Nearly two months since the announcement of the country’s first Covid-19 case, the Ministry of Health is yet to offer accommodation for the frontline health workers, potentially jeopardising the fights against the disease’s spread.
This is despite a pledge by government officials on April 7 that arrangements had been made to ensure the healthcare workers, who are at the greatest risk of contracting and subsequently transmitting the disease, will be accommodated in selected hotels to prevent their interaction with their families and the rest of the public.
The ministry informed the public that a team at the Kenya Medical Practitioners and Dentists Council chaired by Dr Eva Njenga had already identified “suitable accommodation for healthcare workers”.

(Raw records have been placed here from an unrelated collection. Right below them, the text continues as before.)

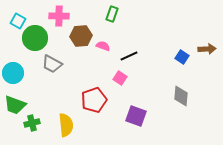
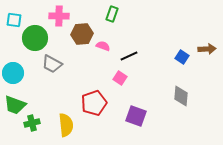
cyan square: moved 4 px left, 1 px up; rotated 21 degrees counterclockwise
brown hexagon: moved 1 px right, 2 px up
red pentagon: moved 3 px down
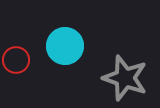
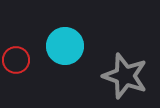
gray star: moved 2 px up
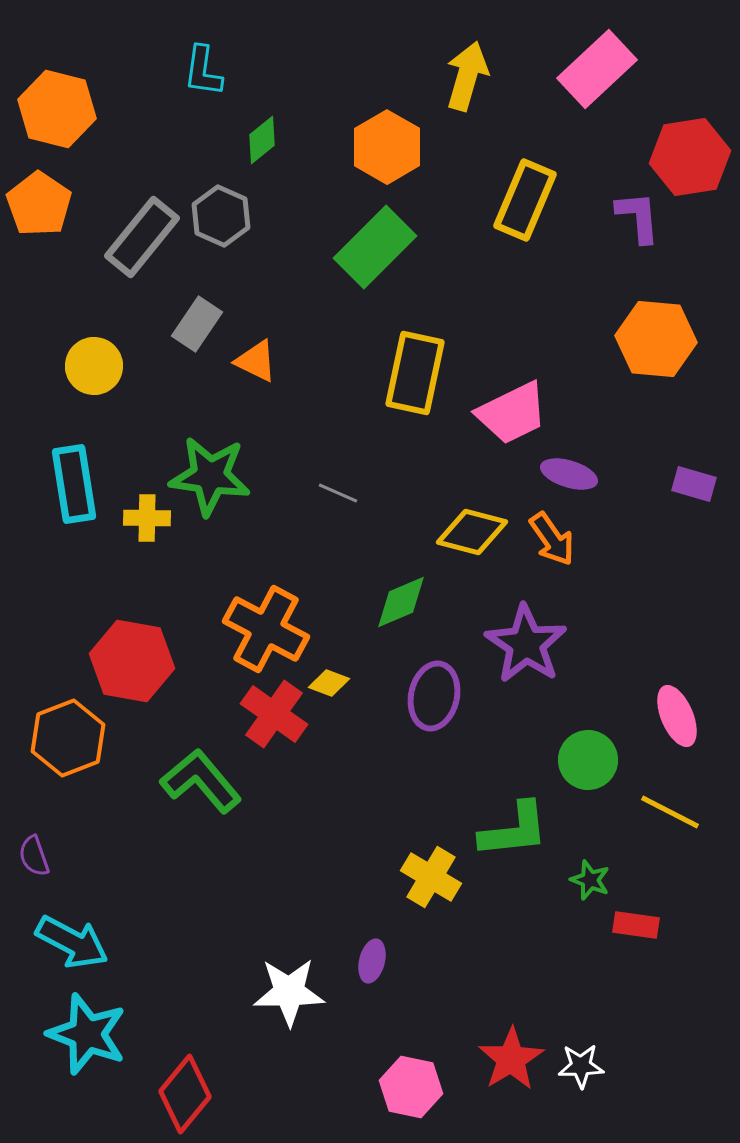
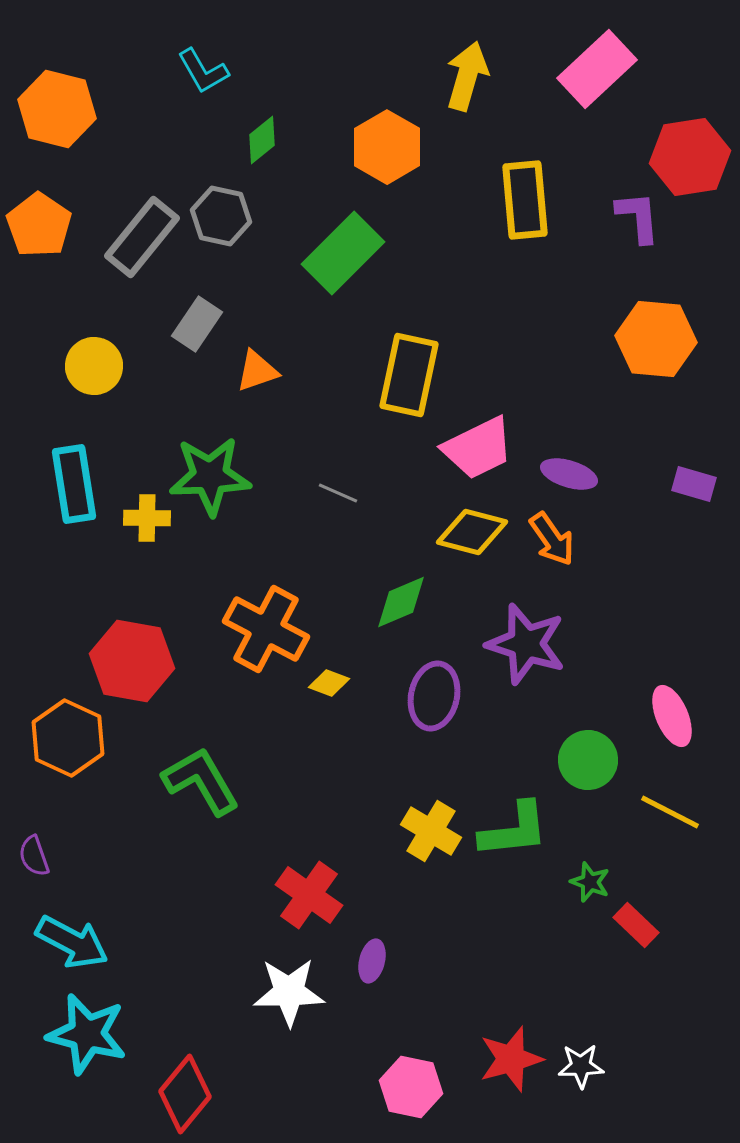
cyan L-shape at (203, 71): rotated 38 degrees counterclockwise
yellow rectangle at (525, 200): rotated 28 degrees counterclockwise
orange pentagon at (39, 204): moved 21 px down
gray hexagon at (221, 216): rotated 12 degrees counterclockwise
green rectangle at (375, 247): moved 32 px left, 6 px down
orange triangle at (256, 361): moved 1 px right, 10 px down; rotated 45 degrees counterclockwise
yellow rectangle at (415, 373): moved 6 px left, 2 px down
pink trapezoid at (512, 413): moved 34 px left, 35 px down
green star at (210, 476): rotated 10 degrees counterclockwise
purple star at (526, 644): rotated 16 degrees counterclockwise
red cross at (274, 714): moved 35 px right, 181 px down
pink ellipse at (677, 716): moved 5 px left
orange hexagon at (68, 738): rotated 14 degrees counterclockwise
green L-shape at (201, 781): rotated 10 degrees clockwise
yellow cross at (431, 877): moved 46 px up
green star at (590, 880): moved 2 px down
red rectangle at (636, 925): rotated 36 degrees clockwise
cyan star at (87, 1034): rotated 6 degrees counterclockwise
red star at (511, 1059): rotated 16 degrees clockwise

“They are working hard to get extra facilities so that healthcare workers who come in contact with these patients don’t go home, to prevent cross-contamination with members of their families and the public,” said Acting Director-General in the ministry, Dr Patrick Amoth.

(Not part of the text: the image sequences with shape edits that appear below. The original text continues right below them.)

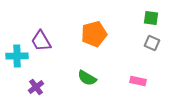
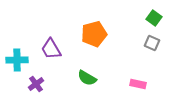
green square: moved 3 px right; rotated 28 degrees clockwise
purple trapezoid: moved 10 px right, 8 px down
cyan cross: moved 4 px down
pink rectangle: moved 3 px down
purple cross: moved 3 px up
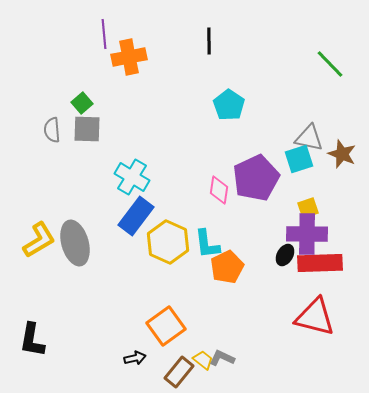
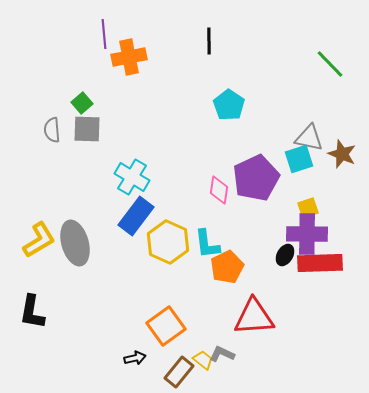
red triangle: moved 61 px left; rotated 18 degrees counterclockwise
black L-shape: moved 28 px up
gray L-shape: moved 4 px up
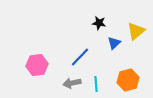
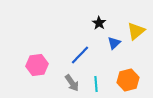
black star: rotated 24 degrees clockwise
blue line: moved 2 px up
gray arrow: rotated 114 degrees counterclockwise
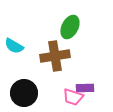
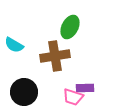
cyan semicircle: moved 1 px up
black circle: moved 1 px up
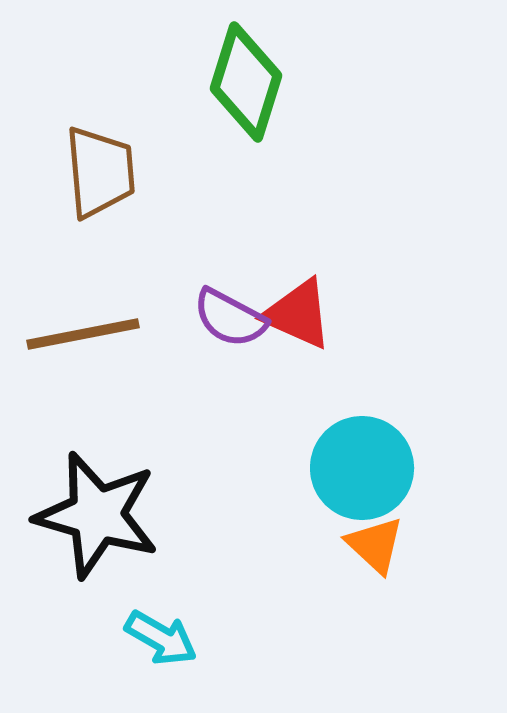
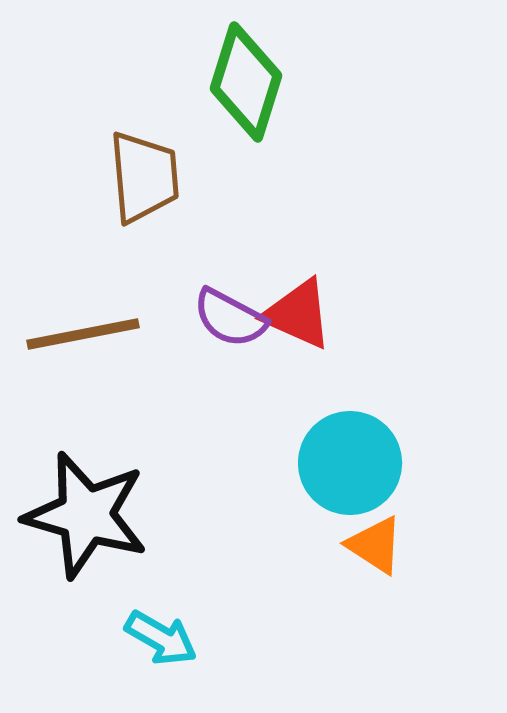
brown trapezoid: moved 44 px right, 5 px down
cyan circle: moved 12 px left, 5 px up
black star: moved 11 px left
orange triangle: rotated 10 degrees counterclockwise
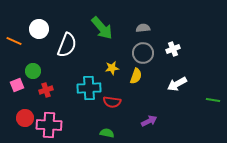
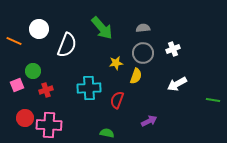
yellow star: moved 4 px right, 5 px up
red semicircle: moved 5 px right, 2 px up; rotated 102 degrees clockwise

But the Saturday Standard has learnt that these accommodation facilities, except for one, are non-existent, despite Permanent Secretary Susan Mochache informing a parliamentary committee that Sh12 million from the Covid-19 response fund had been earmarked for this purpose. While Ms Mochache made her presentation, Hadassah Hotel along Nairobi’s Ralphe Bunche Road which is one of the facilities mentioned by the Government to accommodate hospital staff, had already been receiving guests, only these guests were not frontline health workers but rather officers from the ministry on a Sh5,000 a day tab.

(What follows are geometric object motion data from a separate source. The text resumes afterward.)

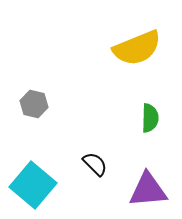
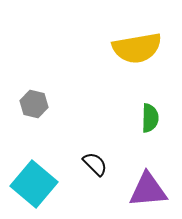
yellow semicircle: rotated 12 degrees clockwise
cyan square: moved 1 px right, 1 px up
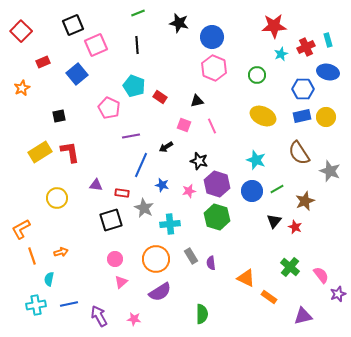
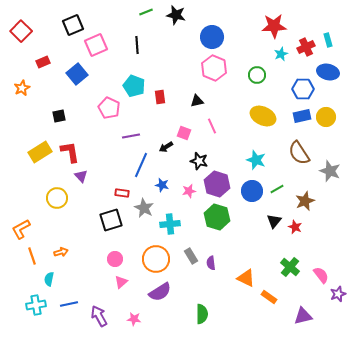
green line at (138, 13): moved 8 px right, 1 px up
black star at (179, 23): moved 3 px left, 8 px up
red rectangle at (160, 97): rotated 48 degrees clockwise
pink square at (184, 125): moved 8 px down
purple triangle at (96, 185): moved 15 px left, 9 px up; rotated 40 degrees clockwise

“We are fully booked and occupied at the moment by some officers from the Ministry of Health,” said a receptionist at the hotel.
Rapid response teams
On probing further, representatives of the various cadres of medics, such as clinical officers, were not certain of who the officers at Hadassah are, since the medics working in isolation and quarantine facilities were yet to be provided with accommodation.
“Only rapid response teams and their contacts in surveillance are being accommodated at Hadassah,” said Peterson Wachira, the Kenya Union of Clinical Officers Chairman.
Accommodating medics working at the high risk areas like isolation units separately and away from the general public was meant to contain the spread of the virus. This measure is mentioned as a key intervention in the State’s Covid-19 Master Plan.
However, the lack of such measures has already led to the spread of the virus in densely populated areas where a volunteer at the Public Health Emergency Operation Centre tested positive. The health worker, identified in government documents as Case 189, unfortunately transmitted the disease to 14 other people.
Had she been accommodated separately with proper monitoring, her contact list would have been much shorter than the 29 individuals now traced back to her. Their chain of transmission is yet to be concluded, as contact tracing for all of them is ongoing.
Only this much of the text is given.